══ Input ══

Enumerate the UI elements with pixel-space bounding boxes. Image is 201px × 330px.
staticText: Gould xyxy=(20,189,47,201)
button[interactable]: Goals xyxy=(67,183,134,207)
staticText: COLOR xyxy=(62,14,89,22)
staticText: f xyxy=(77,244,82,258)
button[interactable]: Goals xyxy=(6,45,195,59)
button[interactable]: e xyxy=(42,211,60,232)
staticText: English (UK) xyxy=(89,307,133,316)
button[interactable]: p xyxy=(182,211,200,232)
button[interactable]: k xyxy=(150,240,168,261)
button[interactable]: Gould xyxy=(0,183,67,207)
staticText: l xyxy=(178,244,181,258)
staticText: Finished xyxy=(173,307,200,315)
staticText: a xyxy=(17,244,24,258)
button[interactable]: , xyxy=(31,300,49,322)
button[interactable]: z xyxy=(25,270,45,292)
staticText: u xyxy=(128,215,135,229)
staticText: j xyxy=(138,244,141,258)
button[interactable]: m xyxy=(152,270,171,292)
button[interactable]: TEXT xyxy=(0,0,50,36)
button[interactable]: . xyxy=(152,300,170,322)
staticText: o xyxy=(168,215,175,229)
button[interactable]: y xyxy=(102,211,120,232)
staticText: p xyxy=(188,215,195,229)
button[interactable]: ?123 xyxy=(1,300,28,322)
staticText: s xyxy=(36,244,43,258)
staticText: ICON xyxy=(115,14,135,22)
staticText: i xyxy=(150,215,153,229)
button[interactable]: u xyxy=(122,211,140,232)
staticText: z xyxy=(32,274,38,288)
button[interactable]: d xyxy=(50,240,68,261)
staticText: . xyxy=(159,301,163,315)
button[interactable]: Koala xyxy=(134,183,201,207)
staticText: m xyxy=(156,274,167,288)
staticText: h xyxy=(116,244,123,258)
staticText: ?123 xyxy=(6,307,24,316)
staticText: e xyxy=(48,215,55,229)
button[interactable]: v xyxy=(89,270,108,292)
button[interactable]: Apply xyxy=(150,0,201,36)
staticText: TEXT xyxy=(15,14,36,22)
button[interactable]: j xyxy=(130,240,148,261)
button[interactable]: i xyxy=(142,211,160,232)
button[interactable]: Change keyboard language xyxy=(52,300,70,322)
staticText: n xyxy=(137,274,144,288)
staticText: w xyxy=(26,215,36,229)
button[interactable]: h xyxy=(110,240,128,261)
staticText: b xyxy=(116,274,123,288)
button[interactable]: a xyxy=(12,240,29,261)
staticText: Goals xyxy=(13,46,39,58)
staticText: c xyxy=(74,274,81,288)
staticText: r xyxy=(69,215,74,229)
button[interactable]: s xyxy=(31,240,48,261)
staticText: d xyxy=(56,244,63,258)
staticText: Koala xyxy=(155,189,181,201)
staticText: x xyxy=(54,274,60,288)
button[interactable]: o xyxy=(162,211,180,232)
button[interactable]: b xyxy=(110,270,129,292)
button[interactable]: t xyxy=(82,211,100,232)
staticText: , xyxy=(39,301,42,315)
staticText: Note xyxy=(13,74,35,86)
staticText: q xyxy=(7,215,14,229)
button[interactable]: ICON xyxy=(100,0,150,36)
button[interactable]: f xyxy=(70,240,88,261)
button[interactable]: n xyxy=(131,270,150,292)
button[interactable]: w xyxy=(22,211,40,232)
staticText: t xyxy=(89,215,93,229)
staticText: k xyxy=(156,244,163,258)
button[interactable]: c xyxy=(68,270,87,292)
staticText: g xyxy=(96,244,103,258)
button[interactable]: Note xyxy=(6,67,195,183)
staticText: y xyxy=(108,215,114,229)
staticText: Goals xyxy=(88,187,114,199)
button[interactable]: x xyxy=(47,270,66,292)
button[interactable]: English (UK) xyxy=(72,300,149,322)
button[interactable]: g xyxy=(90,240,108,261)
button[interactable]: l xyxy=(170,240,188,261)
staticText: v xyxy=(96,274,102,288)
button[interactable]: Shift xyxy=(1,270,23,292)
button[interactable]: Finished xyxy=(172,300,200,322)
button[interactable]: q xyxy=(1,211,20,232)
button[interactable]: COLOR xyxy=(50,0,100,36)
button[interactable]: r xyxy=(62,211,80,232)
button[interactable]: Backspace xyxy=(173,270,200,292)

═══

Action item:
Out of the preceding entries, pull each line that contains the word "COLOR".

Output below:
staticText: COLOR xyxy=(62,14,89,22)
button[interactable]: COLOR xyxy=(50,0,100,36)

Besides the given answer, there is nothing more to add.